Doing so becomes imperative in an ever-faster-moving environment powered by high-speed communications. William T. Esrey, M.B.A. '64, chairman and chief executive officer of Sprint Corporation, sketched a not-distant future where communications technologies will enable leaders to cut across space, time, and cultures almost effortlessly. In which spirit, we urge readers interested in the full proceedings, including the comments of moderator James Fallows '70, to visit our website.

Adam Goodheart '92 (top) and Andrew Tobias '68, M.B.A. '72. BRIAN SMITH/ OUTLINE SALAMON/ ABRAMS

Prizes and Prospects

Turning to the magazine's immediate past, the editors are pleased to reinstate two prizes--each carrying a $1,000 award--that are intended to recognize the best work appearing in these pages each year, and to encourage excellent contributions to future issues.

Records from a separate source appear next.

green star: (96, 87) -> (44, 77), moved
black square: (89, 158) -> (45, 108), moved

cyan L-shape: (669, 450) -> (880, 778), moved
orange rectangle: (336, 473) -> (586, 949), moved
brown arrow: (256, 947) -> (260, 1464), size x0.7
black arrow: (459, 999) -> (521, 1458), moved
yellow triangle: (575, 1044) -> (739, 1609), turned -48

The McCord Writing Prize, named for the inimitable David T.W. McCord '21, A.M. '22, L.H.D. '56, whose stewardship made this a much broader, better magazine during World War II, honors the superb writing he brought to Harvardians for decades. It is a fitting pleasure to confer the 1998 prize on Adam Goodheart '92, author of "Freshman plus 10" in the centennial issue. The Smith-Weld Prize honors the memories of A. Calvert Smith '14, a former associate editor of the magazine; and of Philip S. Weld '36, former president, who especially advocated thought-provoking articles pertaining to Harvard. The 1998 prize certainly goes to Andrew Tobias '68, M.B.A. '72, for "Gay Like Me," the January-February cover story, which elicited passionate correspondence from readers of all ages and persuasions.

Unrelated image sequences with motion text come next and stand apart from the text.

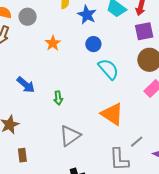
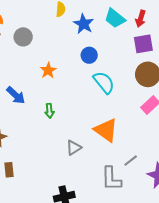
gray circle: (28, 17) -> (23, 37), moved
orange star: (53, 43) -> (48, 70), moved
gray triangle: (70, 136) -> (74, 148), moved, size x0.7

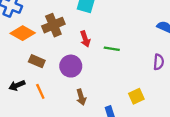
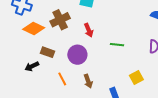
green line: (112, 49) -> (117, 45), moved
black arrow: (17, 85) -> (32, 66), moved
orange line: (40, 91) -> (62, 79), moved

We begin our second century with journalism on another emotionally charged subject: the use of animals in medical research. After the magazine twice ran advertisements by People for the Ethical Treatment of Animals (most recently in May-June 1997) assailing such research, medical scientists and animal-rights advocates debated the issue in our letters columns. We then asked contributing editor John Lauerman to go into Harvard's laboratories and the animal-rights community. His report will not still the central moral and philosophical controversies. But it illuminates a serious dispute, and suggests a middle ground where regulation is reducing abuse and inadequate care of laboratory animals, and where researchers are searching for better, less consumptive techniques.

On issues like these, we believe, Harvard Magazine readers, as always, want information and the opportunity to think for themselves.